BEGIN The records

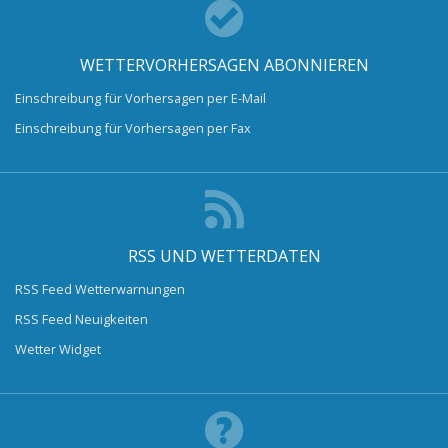
WETTERVORHERSAGEN ABONNIEREN
Einschreibung für Vorhersagen per E-Mail
Einschreibung für Vorhersagen per Fax
RSS UND WETTERDATEN
RSS Feed Wetterwarnungen
RSS Feed Neuigkeiten
Wetter Widget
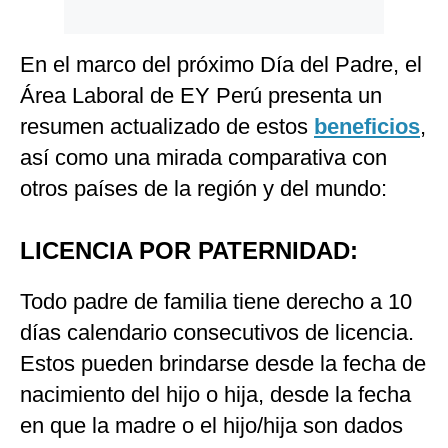
En el marco del próximo Día del Padre, el
Área Laboral de EY Perú presenta un
resumen actualizado de estos
beneficios
,
así como una mirada comparativa con
otros países de la región y del mundo:
LICENCIA POR PATERNIDAD:
Todo padre de familia tiene derecho a 10
días calendario consecutivos de licencia.
Estos pueden brindarse desde la fecha de
nacimiento del hijo o hija, desde la fecha
en que la madre o el hijo/hija son dados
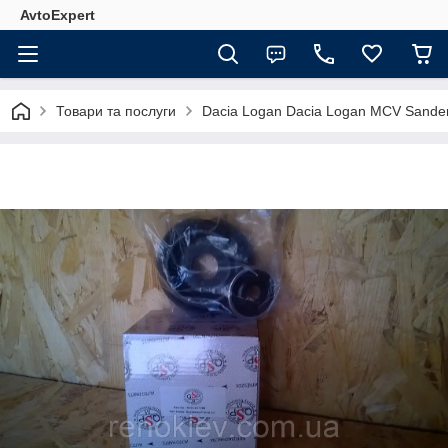
AvtoExpert
Товари та послуги
Dacia Logan Dacia Logan MCV Sande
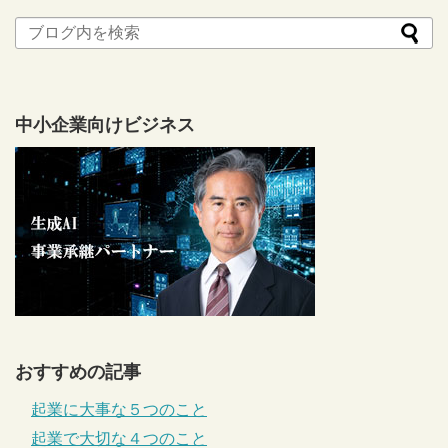
中小企業向けビジネス
おすすめの記事
起業に大事な５つのこと
起業で大切な４つのこと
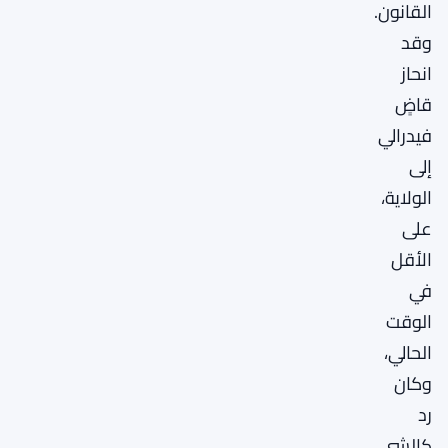
القانون.
وقد
انحاز
قاضٍ
فيدرالي
إلى
الولاية،
على
الأقل
في
الوقت
الحالي،
وكان
رد
كالشي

END The records

**Work order:**
Write out every line in the data that holds the string "fecha".

**Exercise result:**
Estos pueden brindarse desde la fecha de
nacimiento del hijo o hija, desde la fecha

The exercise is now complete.